“Even so faith, if it have not works, is dead in itself” (James 2:17).
We live in an age when faith, whatever that means, is deemed to be sufficient in itself. Yet if we peruse the New Testament, we will find that the faith of the early converts was demonstrated vividly by their works, even if those works were to lay down their lives and accept martyrdom.
The gospels portray the Lord Jesus Christ as a man “who went about doing good, and healing all that were oppressed by the devil, for God was with Him” (Acts 10:38). He demonstrated the moral relationship between words and deeds, which was so obviously lacking in the religious practices of the Jews, a condition for which He berated their leaders (see Matthew 23). In speaking of the commandments, when delivering the Sermon on the Mount, Jesus said that ”whoever shall do and teach the commandments of God, shall be called great in the kingdom of heaven”.

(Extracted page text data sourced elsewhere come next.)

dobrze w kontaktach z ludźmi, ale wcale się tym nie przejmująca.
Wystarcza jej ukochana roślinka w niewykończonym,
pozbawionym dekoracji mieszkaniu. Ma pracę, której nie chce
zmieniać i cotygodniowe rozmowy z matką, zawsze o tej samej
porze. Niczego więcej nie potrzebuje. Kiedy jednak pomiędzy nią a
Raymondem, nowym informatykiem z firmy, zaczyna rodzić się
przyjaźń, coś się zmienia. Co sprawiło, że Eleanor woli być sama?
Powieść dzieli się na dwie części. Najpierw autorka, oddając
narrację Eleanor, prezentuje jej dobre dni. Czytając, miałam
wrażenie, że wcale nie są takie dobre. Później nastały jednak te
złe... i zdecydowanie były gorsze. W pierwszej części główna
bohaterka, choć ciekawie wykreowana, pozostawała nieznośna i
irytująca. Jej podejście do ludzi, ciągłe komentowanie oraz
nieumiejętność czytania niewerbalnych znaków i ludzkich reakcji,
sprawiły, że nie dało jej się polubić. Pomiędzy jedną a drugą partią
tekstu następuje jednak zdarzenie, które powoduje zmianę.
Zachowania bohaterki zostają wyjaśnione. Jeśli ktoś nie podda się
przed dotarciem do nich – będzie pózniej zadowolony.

It is easy enough to focus on the believing and not the doing; our faith is directed towards the invisible, the immaterial, the irrational, so it is not unnatural for it to be persuaded into acceptance of the unreal. When a man prays, he is praying to the invisible, and it is natural enough that the fallen mind, obsessed with the here and now, with what can be seen and felt, will come to a place where what cannot be seen or touched will decline in significance, to the extent that it will cease to have any sense of reality. Welcome to religion!
From there, it is all froth and frolic, Hollywood style religious entertainment, cheap worldly values and philosophies, big business marketing and media hype. They put Jesus in the front window, but inside it is something else completely. As Peter warned, “In their greed they will exploit you with false words” (2 Peter 2:3).
This is where it ends, but it begins because faith occupies a place in the mind, where it can co-exist quite comfortably alongside the doctrines, values and philosophies of the world. We can pull out the philosophy we want to suit the occasion or the situation in which we find ourselves. But godliness demands that faith be lived, not talked about.